Xtreme Compression's Proprietary Compression Methods
ATTRIBUTE VECTOR CODING
Attribute vector coding is a tuple-oriented vector transform method for compressing database tables. It breaks new ground by capturing and exploiting the innumerable relationships, functional dependencies, and statistical correlations in data without having to solve the intractable problem of explicitly identifying and defining them. It achieves unequaled compression because it systematically models data at the highest levels of abstraction, across dimensions and data types. That makes it far less subject than conventional methods to compressibility limits imposed by information theory.
The compression process comprises three distinct functions that are largely independent but operate concurrently. They are the ingestion of source data at the input, the production of compressed data at the output, and the management of the prediction context in between. That separation provides autonomy, a valuable asset during algorithm design and optimization.

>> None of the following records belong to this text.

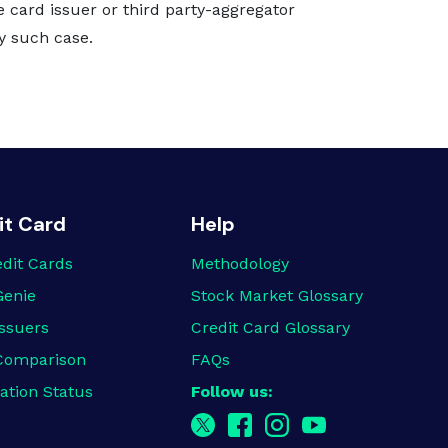
e card issuer or third party-aggregator
ny such case.
it Card
Help
edit Cards
Methodology
Genie
Stock Market Glossary
ssuers
Credit Card Glossary
Comparison
FAQs
ation Status
Follow us: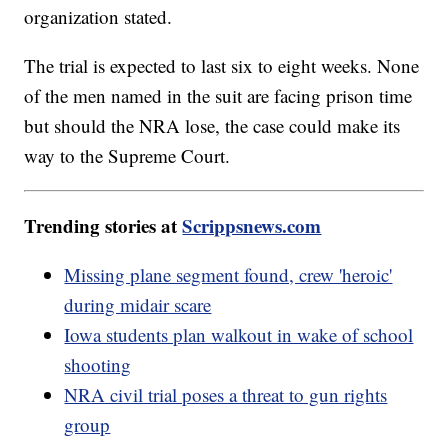
organization stated.
The trial is expected to last six to eight weeks. None
of the men named in the suit are facing prison time
but should the NRA lose, the case could make its
way to the Supreme Court.
Trending stories at
Scrippsnews.com
Missing plane segment found, crew 'heroic'
during midair scare
Iowa students plan walkout in wake of school
shooting
NRA civil trial poses a threat to gun rights
group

Attribute vector coding recovers an empirical understanding of the processes that created the data and then strives to emulate them through functions embodied in software and codified in data. To that end, it captures and exploits prior knowledge regardless of whether that knowledge can be explicitly defined. From that, it computes structured predictions of field values, and expresses them through a system of functions and coefficients. Those functions, together with degenerated canonical Huffman codes that encode them, decorrelate across dimensions and data types simultaneously, thereby exploiting inter-tuple and intra-tuple interrelationships.

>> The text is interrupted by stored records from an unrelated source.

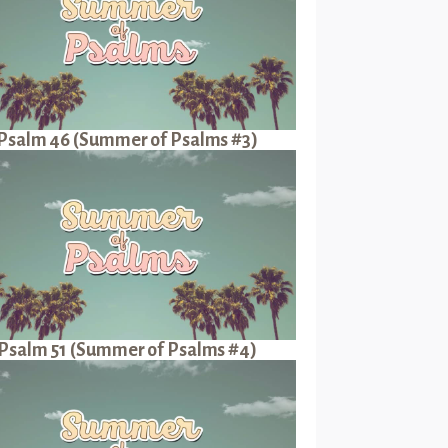
Psalm 46 (Summer of Psalms #3)
Psalm 51 (Summer of Psalms #4)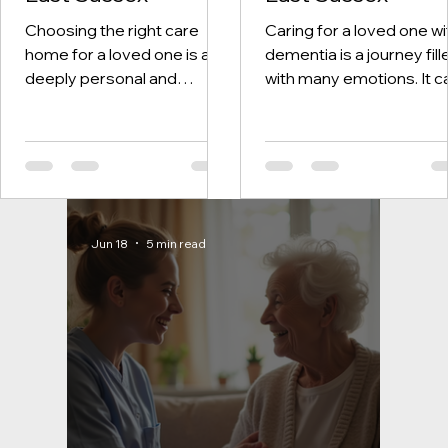
Choosing the right care
Caring for a loved one wi
home for a loved one is a
dementia is a journey fill
deeply personal and
with many emotions. It c
important decision. One of
be challenging, but know
the biggest concerns
there are compassionat
families face is
and professional servic
understanding the costs
available brings comfort.
involved. Care home fees
East Sussex, dementia
can feel confusing and
care services are desig
Jun 18
5 min read
overwhelming at first. But
to support families and
with a little guidance, you
individuals with warmth 
can feel more confident
understanding. We want
and prepared. In this post, I
share insights about the
want to gently walk you
services, helping you fee
through the essentials of
more confident in findin
care home fees in East
the right care.
Sussex. Together, we will
Understanding Dementi
explore what fees cover,
Care Services in East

Of course, the theoretical advantages would all be for nought were attribute vector coding not cost-effective to use. That is why one other aspect is vital: flexibility. It is why attribute vector coding, when used together with wordencoding, can systematically accommodate table data regardless of data type, cardinality, skew, sparsity, or field width. That systematization minimizes the number of discrete methods needed to be implemented, optimized, and maintained, making attribute vector coding, above all, practical.
Repopulation is a structural method for compressing monotonic integer sequences in hash tables and similar data structures. It populates table locations that would otherwise be unused with subsequences that would otherwise occupy memory.

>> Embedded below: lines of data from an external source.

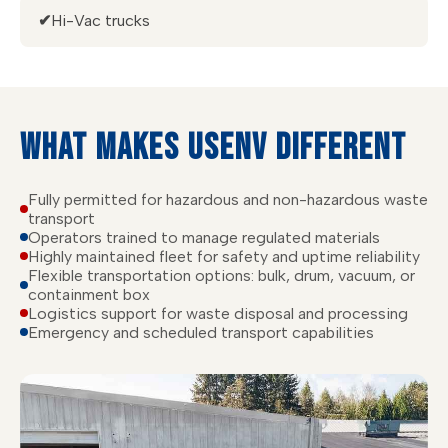
✔
Hi-Vac trucks
WHAT MAKES USENV DIFFERENT
Fully permitted for hazardous and non-hazardous waste
transport
Operators trained to manage regulated materials
Highly maintained fleet for safety and uptime reliability
Flexible transportation options: bulk, drum, vacuum, or
containment box
Logistics support for waste disposal and processing
Emergency and scheduled transport capabilities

Repopulation, unlike almost every other lossless compression method, is not a replacement scheme. Instead, it is transpositional and mechanistic, works like a chess-playing automaton, and employs no information-theoretic concepts. Repopulation combines the access speed of a low load factor with the table compactness of a high one, avoiding that historical compromise.
Superpopulation is a variable-to-variable-length algorithm targeting index tables, lists, arrays, and the like. It systematically accommodates wide local variations in data statistics. Superpopulation is used by itself and together with repopulation.
Superpopulation recognizes that distributions of values in access data structures generally have areas of high and low correlation. It works by classifying each such area as a particular target type, and then applies a target type-specific encoding method to each.
Wordencoding is a 0-order variable-to-variable-length algorithm for compressing text strings in database table record fields. It achieves compression close to the 0-order source entropy without sacrificing speed by maximizing combined data locality over compressed record fields and access data structures. Wordencoding deals explicitly with the data's correlational structure by recognizing that redundancy in text strings exists at multiple levels of granularity.